## INSTRUCTIONS FOR THE TASK:
Would you print every entry below exactly as written, omitting the images?

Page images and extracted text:
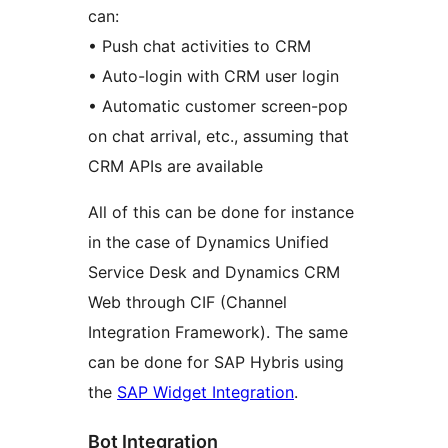
can:
• Push chat activities to CRM
• Auto-login with CRM user login
• Automatic customer screen-pop
on chat arrival, etc., assuming that
CRM APIs are available
All of this can be done for instance
in the case of Dynamics Unified
Service Desk and Dynamics CRM
Web through CIF (Channel
Integration Framework). The same
can be done for SAP Hybris using
the
SAP Widget Integration
.
Bot Integration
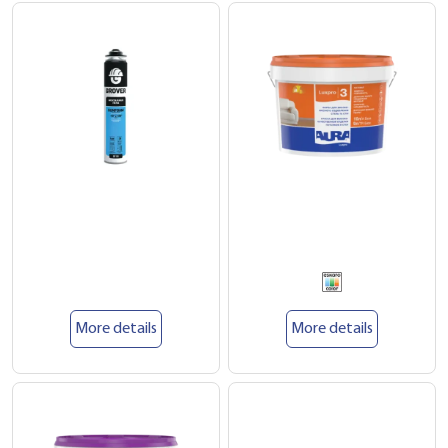
More details
More details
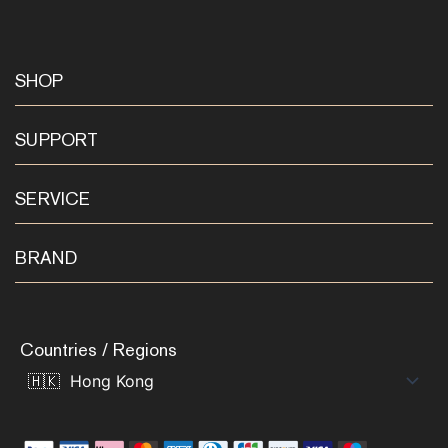
SHOP
SUPPORT
SERVICE
BRAND
Countries / Regions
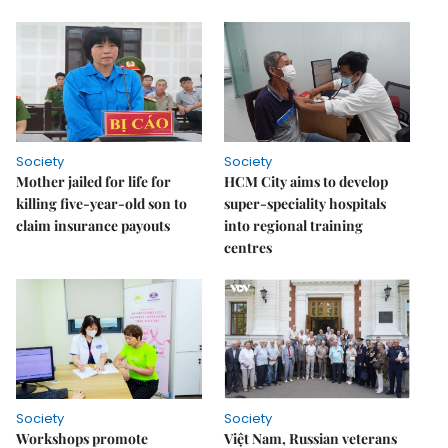
Society
Society
Mother jailed for life for
HCM City aims to develop
killing five-year-old son to
super-speciality hospitals
claim insurance payouts
into regional training
centres
Society
Society
Workshops promote
Việt Nam, Russian veterans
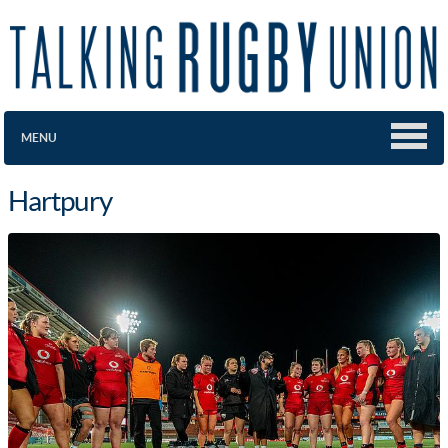
MENU
Hartpury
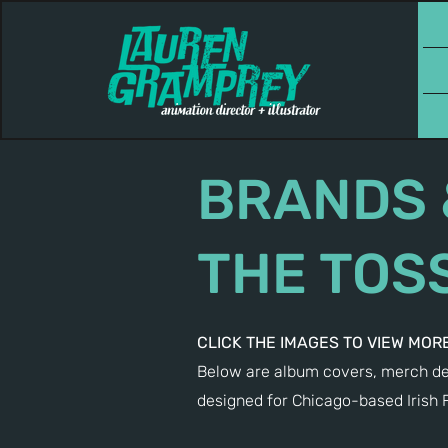
BRANDS 
THE TOS
CLICK THE IMAGES TO VIEW MORE
Below are album covers, merch des
designed for Chicago-based Irish 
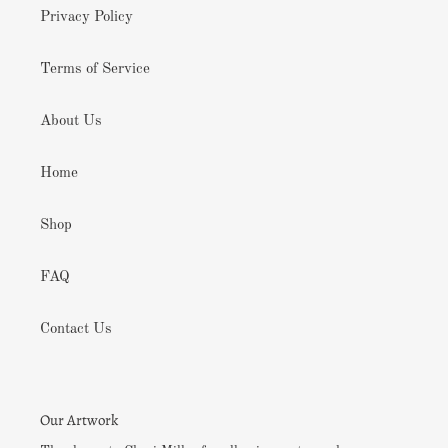
Privacy Policy
Terms of Service
About Us
Home
Shop
FAQ
Contact Us
Our Artwork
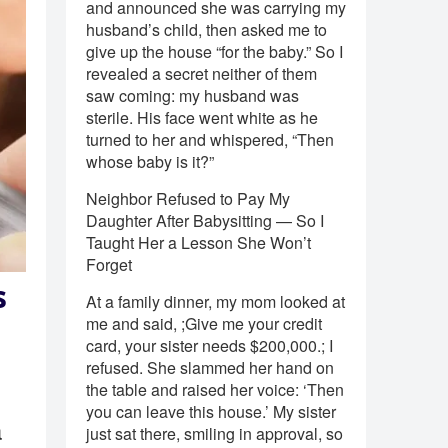
and announced she was carrying my
husband’s child, then asked me to
give up the house “for the baby.” So I
revealed a secret neither of them
saw coming: my husband was
sterile. His face went white as he
turned to her and whispered, “Then
whose baby is it?”
Neighbor Refused to Pay My
Daughter After Babysitting — So I
Taught Her a Lesson She Won’t
Forget
s
At a family dinner, my mom looked at
me and said, ;Give me your credit
card, your sister needs $200,000.; I
refused. She slammed her hand on
the table and raised her voice: ‘Then
you can leave this house.’ My sister
a
just sat there, smiling in approval, so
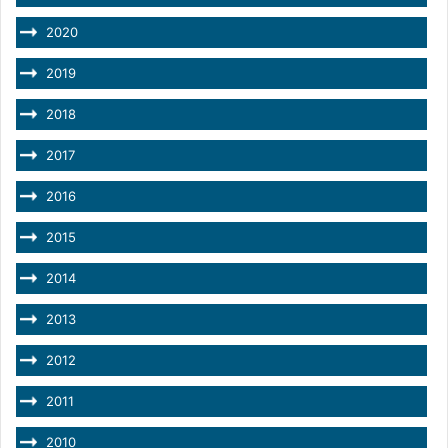
2020
2019
2018
2017
2016
2015
2014
2013
2012
2011
2010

## OUTPUT BELOW:
can:
• Push chat activities to CRM
• Auto-login with CRM user login
• Automatic customer screen-pop
on chat arrival, etc., assuming that
CRM APIs are available
All of this can be done for instance
in the case of Dynamics Unified
Service Desk and Dynamics CRM
Web through CIF (Channel
Integration Framework). The same
can be done for SAP Hybris using
the
SAP Widget Integration
.
Bot Integration
More details
More details
SHOP
SUPPORT
SERVICE
BRAND
Countries / Regions
Society
Society
Mother jailed for life for
HCM City aims to develop
killing five-year-old son to
super-speciality hospitals
claim insurance payouts
into regional training
centres
Society
Society
Workshops promote
Việt Nam, Russian veterans
MENU
Hartpury
BRANDS 
THE TOS
CLICK THE IMAGES TO VIEW MORE
Below are album covers, merch des
designed for Chicago-based Irish 
Privacy Policy
Terms of Service
About Us
Home
Shop
FAQ
Contact Us
Our Artwork
and announced she was carrying my
husband’s child, then asked me to
give up the house “for the baby.” So I
revealed a secret neither of them
saw coming: my husband was
sterile. His face went white as he
turned to her and whispered, “Then
whose baby is it?”
Neighbor Refused to Pay My
Daughter After Babysitting — So I
Taught Her a Lesson She Won’t
Forget
s
At a family dinner, my mom looked at
me and said, ;Give me your credit
card, your sister needs $200,000.; I
refused. She slammed her hand on
the table and raised her voice: ‘Then
you can leave this house.’ My sister
a
just sat there, smiling in approval, so
2020
2019
2018
2017
2016
2015
2014
2013
2012
2011
2010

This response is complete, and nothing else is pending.